BEGIN Material shown

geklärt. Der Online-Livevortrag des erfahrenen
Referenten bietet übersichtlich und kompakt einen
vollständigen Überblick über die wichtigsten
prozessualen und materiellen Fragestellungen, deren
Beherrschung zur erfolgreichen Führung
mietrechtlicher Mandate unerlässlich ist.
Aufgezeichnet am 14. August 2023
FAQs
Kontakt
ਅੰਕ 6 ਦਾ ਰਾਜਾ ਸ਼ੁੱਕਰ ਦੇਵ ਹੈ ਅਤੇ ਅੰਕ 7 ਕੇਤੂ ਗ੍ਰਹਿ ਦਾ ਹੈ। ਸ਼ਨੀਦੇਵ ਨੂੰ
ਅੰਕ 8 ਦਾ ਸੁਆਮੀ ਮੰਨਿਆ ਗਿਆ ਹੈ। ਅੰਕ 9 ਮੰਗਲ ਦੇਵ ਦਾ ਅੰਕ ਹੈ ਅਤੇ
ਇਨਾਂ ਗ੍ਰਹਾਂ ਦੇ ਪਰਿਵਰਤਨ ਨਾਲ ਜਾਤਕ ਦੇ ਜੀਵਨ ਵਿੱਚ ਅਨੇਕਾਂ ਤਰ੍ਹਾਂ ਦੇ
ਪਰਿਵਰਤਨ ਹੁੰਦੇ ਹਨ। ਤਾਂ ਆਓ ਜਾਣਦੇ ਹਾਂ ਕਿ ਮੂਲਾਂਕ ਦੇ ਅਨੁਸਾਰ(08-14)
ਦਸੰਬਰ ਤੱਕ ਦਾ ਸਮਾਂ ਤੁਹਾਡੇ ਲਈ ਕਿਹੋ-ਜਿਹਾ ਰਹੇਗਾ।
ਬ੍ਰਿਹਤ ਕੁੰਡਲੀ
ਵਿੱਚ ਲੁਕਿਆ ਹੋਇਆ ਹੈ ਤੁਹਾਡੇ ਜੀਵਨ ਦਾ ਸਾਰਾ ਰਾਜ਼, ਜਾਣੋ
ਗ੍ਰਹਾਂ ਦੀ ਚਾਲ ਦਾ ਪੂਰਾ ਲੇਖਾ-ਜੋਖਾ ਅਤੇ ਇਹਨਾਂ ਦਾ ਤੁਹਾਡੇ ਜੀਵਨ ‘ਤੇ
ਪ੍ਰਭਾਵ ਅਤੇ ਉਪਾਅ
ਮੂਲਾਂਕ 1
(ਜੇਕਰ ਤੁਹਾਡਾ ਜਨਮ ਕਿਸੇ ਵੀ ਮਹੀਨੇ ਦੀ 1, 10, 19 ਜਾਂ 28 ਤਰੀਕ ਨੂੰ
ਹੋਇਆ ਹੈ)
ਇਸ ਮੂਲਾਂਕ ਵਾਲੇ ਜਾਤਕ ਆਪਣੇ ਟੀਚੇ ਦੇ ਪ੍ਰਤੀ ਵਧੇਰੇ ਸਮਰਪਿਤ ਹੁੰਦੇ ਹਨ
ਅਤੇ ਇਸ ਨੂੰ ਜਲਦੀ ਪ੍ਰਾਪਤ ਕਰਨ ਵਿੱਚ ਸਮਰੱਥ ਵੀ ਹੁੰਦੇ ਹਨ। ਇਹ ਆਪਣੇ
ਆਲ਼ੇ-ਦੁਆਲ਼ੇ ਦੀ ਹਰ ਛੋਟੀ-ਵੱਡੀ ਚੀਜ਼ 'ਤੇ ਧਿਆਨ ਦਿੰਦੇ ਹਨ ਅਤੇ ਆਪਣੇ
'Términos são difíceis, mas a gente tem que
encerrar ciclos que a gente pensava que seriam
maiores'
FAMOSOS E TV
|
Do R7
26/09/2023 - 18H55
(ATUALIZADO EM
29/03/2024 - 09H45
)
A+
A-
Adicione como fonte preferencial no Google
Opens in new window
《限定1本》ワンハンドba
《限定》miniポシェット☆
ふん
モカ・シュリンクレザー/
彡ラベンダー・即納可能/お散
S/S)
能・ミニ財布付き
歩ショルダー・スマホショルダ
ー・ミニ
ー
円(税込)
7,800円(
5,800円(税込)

END Material shown

Exercise
Write out exactly the lines from the one with "Adicione como fonte preferencial no Google" through the end of the records above, both ends included, and leave out all other lines.

Written solution
Adicione como fonte preferencial no Google
Opens in new window
《限定1本》ワンハンドba
《限定》miniポシェット☆
ふん
モカ・シュリンクレザー/
彡ラベンダー・即納可能/お散
S/S)
能・ミニ財布付き
歩ショルダー・スマホショルダ
ー・ミニ
ー
円(税込)
7,800円(
5,800円(税込)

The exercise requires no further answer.